* **Information supplied**:
┌──
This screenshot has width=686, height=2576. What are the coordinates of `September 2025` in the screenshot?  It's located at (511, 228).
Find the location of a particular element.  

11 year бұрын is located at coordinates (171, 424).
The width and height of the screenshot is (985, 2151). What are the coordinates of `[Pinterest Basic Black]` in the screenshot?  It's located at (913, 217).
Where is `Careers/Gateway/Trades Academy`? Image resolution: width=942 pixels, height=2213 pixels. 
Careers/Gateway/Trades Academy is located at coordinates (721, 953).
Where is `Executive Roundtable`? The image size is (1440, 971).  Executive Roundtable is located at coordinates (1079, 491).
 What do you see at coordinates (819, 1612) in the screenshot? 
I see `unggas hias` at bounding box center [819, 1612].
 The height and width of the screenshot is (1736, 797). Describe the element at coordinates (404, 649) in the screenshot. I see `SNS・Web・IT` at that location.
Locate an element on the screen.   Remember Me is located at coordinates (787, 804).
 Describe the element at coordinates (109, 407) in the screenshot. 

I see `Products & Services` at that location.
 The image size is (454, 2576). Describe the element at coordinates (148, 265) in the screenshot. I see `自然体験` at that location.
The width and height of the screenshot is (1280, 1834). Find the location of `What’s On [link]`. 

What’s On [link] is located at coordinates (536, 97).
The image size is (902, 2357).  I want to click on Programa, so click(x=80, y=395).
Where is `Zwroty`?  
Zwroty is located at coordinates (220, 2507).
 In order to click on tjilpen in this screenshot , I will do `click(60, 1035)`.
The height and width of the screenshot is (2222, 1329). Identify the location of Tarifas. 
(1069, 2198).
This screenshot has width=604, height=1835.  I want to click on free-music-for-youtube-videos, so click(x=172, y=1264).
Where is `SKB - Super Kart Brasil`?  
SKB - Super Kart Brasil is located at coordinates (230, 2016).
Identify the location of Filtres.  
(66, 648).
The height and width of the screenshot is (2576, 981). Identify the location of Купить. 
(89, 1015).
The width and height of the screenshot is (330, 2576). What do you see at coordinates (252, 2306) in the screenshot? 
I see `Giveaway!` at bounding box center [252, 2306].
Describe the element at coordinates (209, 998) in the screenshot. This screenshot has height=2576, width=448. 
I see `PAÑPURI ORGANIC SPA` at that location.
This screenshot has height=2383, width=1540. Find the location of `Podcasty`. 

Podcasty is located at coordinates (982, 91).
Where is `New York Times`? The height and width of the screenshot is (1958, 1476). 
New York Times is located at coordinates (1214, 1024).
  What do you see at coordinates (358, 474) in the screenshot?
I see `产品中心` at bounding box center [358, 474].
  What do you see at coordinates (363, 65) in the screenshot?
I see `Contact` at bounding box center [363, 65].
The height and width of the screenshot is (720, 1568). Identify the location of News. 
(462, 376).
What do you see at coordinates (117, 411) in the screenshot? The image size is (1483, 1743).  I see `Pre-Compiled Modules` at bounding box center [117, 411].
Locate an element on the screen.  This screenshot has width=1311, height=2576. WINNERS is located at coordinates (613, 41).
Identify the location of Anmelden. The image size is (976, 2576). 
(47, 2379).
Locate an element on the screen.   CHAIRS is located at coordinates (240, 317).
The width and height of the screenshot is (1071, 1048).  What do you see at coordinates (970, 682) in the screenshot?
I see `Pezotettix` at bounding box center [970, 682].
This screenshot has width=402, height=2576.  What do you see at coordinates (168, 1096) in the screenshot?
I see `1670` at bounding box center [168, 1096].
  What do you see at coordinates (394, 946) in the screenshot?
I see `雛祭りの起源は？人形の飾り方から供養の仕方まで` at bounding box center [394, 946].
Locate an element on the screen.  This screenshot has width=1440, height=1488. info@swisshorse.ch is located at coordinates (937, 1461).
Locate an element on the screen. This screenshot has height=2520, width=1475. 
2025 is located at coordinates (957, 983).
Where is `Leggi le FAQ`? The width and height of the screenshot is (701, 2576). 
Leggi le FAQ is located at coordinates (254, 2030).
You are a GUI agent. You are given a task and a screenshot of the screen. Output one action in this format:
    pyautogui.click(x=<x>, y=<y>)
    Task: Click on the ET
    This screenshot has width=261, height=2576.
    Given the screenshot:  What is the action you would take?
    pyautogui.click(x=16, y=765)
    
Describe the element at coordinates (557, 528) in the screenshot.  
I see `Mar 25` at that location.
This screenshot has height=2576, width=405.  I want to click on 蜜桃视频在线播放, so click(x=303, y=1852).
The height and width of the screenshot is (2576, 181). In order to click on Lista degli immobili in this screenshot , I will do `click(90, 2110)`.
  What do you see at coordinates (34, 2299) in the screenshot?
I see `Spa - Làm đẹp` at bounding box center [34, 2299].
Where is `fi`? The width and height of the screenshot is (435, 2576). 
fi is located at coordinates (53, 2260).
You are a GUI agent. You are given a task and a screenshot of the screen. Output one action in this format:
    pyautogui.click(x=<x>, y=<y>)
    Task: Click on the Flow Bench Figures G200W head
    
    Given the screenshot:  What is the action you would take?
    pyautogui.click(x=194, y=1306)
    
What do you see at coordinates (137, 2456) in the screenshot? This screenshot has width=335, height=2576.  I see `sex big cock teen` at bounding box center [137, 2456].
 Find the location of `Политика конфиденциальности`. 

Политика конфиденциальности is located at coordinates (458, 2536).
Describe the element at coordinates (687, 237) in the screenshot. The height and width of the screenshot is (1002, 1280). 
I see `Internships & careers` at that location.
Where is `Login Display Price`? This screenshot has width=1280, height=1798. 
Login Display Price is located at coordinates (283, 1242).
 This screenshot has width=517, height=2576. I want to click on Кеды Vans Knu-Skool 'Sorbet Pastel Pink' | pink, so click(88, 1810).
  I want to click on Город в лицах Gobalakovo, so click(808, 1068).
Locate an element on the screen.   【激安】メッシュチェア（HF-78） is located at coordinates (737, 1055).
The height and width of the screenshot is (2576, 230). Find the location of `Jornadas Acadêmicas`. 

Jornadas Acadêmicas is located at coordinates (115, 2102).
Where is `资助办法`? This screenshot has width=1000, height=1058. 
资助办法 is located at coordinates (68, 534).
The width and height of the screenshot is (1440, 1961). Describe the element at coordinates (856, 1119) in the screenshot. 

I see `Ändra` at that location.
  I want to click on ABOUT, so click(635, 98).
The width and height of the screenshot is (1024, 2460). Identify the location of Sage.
└──
* **Work instructions**:
Output the whole listing exactly.

* **Solution for this task**:
This screenshot has width=686, height=2576. What are the coordinates of `September 2025` in the screenshot?  It's located at (511, 228).
Find the location of a particular element.  

11 year бұрын is located at coordinates (171, 424).
The width and height of the screenshot is (985, 2151). What are the coordinates of `[Pinterest Basic Black]` in the screenshot?  It's located at (913, 217).
Where is `Careers/Gateway/Trades Academy`? Image resolution: width=942 pixels, height=2213 pixels. 
Careers/Gateway/Trades Academy is located at coordinates (721, 953).
Where is `Executive Roundtable`? The image size is (1440, 971).  Executive Roundtable is located at coordinates (1079, 491).
 What do you see at coordinates (819, 1612) in the screenshot? 
I see `unggas hias` at bounding box center [819, 1612].
 The height and width of the screenshot is (1736, 797). Describe the element at coordinates (404, 649) in the screenshot. I see `SNS・Web・IT` at that location.
Locate an element on the screen.   Remember Me is located at coordinates (787, 804).
 Describe the element at coordinates (109, 407) in the screenshot. 

I see `Products & Services` at that location.
 The image size is (454, 2576). Describe the element at coordinates (148, 265) in the screenshot. I see `自然体験` at that location.
The width and height of the screenshot is (1280, 1834). Find the location of `What’s On [link]`. 

What’s On [link] is located at coordinates (536, 97).
The image size is (902, 2357).  I want to click on Programa, so click(x=80, y=395).
Where is `Zwroty`?  
Zwroty is located at coordinates (220, 2507).
 In order to click on tjilpen in this screenshot , I will do `click(60, 1035)`.
The height and width of the screenshot is (2222, 1329). Identify the location of Tarifas. 
(1069, 2198).
This screenshot has width=604, height=1835.  I want to click on free-music-for-youtube-videos, so click(x=172, y=1264).
Where is `SKB - Super Kart Brasil`?  
SKB - Super Kart Brasil is located at coordinates (230, 2016).
Identify the location of Filtres.  
(66, 648).
The height and width of the screenshot is (2576, 981). Identify the location of Купить. 
(89, 1015).
The width and height of the screenshot is (330, 2576). What do you see at coordinates (252, 2306) in the screenshot? 
I see `Giveaway!` at bounding box center [252, 2306].
Describe the element at coordinates (209, 998) in the screenshot. This screenshot has height=2576, width=448. 
I see `PAÑPURI ORGANIC SPA` at that location.
This screenshot has height=2383, width=1540. Find the location of `Podcasty`. 

Podcasty is located at coordinates (982, 91).
Where is `New York Times`? The height and width of the screenshot is (1958, 1476). 
New York Times is located at coordinates (1214, 1024).
  What do you see at coordinates (358, 474) in the screenshot?
I see `产品中心` at bounding box center [358, 474].
  What do you see at coordinates (363, 65) in the screenshot?
I see `Contact` at bounding box center [363, 65].
The height and width of the screenshot is (720, 1568). Identify the location of News. 
(462, 376).
What do you see at coordinates (117, 411) in the screenshot? The image size is (1483, 1743).  I see `Pre-Compiled Modules` at bounding box center [117, 411].
Locate an element on the screen.  This screenshot has width=1311, height=2576. WINNERS is located at coordinates (613, 41).
Identify the location of Anmelden. The image size is (976, 2576). 
(47, 2379).
Locate an element on the screen.   CHAIRS is located at coordinates (240, 317).
The width and height of the screenshot is (1071, 1048).  What do you see at coordinates (970, 682) in the screenshot?
I see `Pezotettix` at bounding box center [970, 682].
This screenshot has width=402, height=2576.  What do you see at coordinates (168, 1096) in the screenshot?
I see `1670` at bounding box center [168, 1096].
  What do you see at coordinates (394, 946) in the screenshot?
I see `雛祭りの起源は？人形の飾り方から供養の仕方まで` at bounding box center [394, 946].
Locate an element on the screen.  This screenshot has width=1440, height=1488. info@swisshorse.ch is located at coordinates (937, 1461).
Locate an element on the screen. This screenshot has height=2520, width=1475. 
2025 is located at coordinates (957, 983).
Where is `Leggi le FAQ`? The width and height of the screenshot is (701, 2576). 
Leggi le FAQ is located at coordinates (254, 2030).
You are a GUI agent. You are given a task and a screenshot of the screen. Output one action in this format:
    pyautogui.click(x=<x>, y=<y>)
    Task: Click on the ET
    This screenshot has width=261, height=2576.
    Given the screenshot:  What is the action you would take?
    pyautogui.click(x=16, y=765)
    
Describe the element at coordinates (557, 528) in the screenshot.  
I see `Mar 25` at that location.
This screenshot has height=2576, width=405.  I want to click on 蜜桃视频在线播放, so click(x=303, y=1852).
The height and width of the screenshot is (2576, 181). In order to click on Lista degli immobili in this screenshot , I will do `click(90, 2110)`.
  What do you see at coordinates (34, 2299) in the screenshot?
I see `Spa - Làm đẹp` at bounding box center [34, 2299].
Where is `fi`? The width and height of the screenshot is (435, 2576). 
fi is located at coordinates (53, 2260).
You are a GUI agent. You are given a task and a screenshot of the screen. Output one action in this format:
    pyautogui.click(x=<x>, y=<y>)
    Task: Click on the Flow Bench Figures G200W head
    
    Given the screenshot:  What is the action you would take?
    pyautogui.click(x=194, y=1306)
    
What do you see at coordinates (137, 2456) in the screenshot? This screenshot has width=335, height=2576.  I see `sex big cock teen` at bounding box center [137, 2456].
 Find the location of `Политика конфиденциальности`. 

Политика конфиденциальности is located at coordinates (458, 2536).
Describe the element at coordinates (687, 237) in the screenshot. The height and width of the screenshot is (1002, 1280). 
I see `Internships & careers` at that location.
Where is `Login Display Price`? This screenshot has width=1280, height=1798. 
Login Display Price is located at coordinates (283, 1242).
 This screenshot has width=517, height=2576. I want to click on Кеды Vans Knu-Skool 'Sorbet Pastel Pink' | pink, so click(88, 1810).
  I want to click on Город в лицах Gobalakovo, so click(808, 1068).
Locate an element on the screen.   【激安】メッシュチェア（HF-78） is located at coordinates (737, 1055).
The height and width of the screenshot is (2576, 230). Find the location of `Jornadas Acadêmicas`. 

Jornadas Acadêmicas is located at coordinates (115, 2102).
Where is `资助办法`? This screenshot has width=1000, height=1058. 
资助办法 is located at coordinates (68, 534).
The width and height of the screenshot is (1440, 1961). Describe the element at coordinates (856, 1119) in the screenshot. 

I see `Ändra` at that location.
  I want to click on ABOUT, so click(635, 98).
The width and height of the screenshot is (1024, 2460). Identify the location of Sage.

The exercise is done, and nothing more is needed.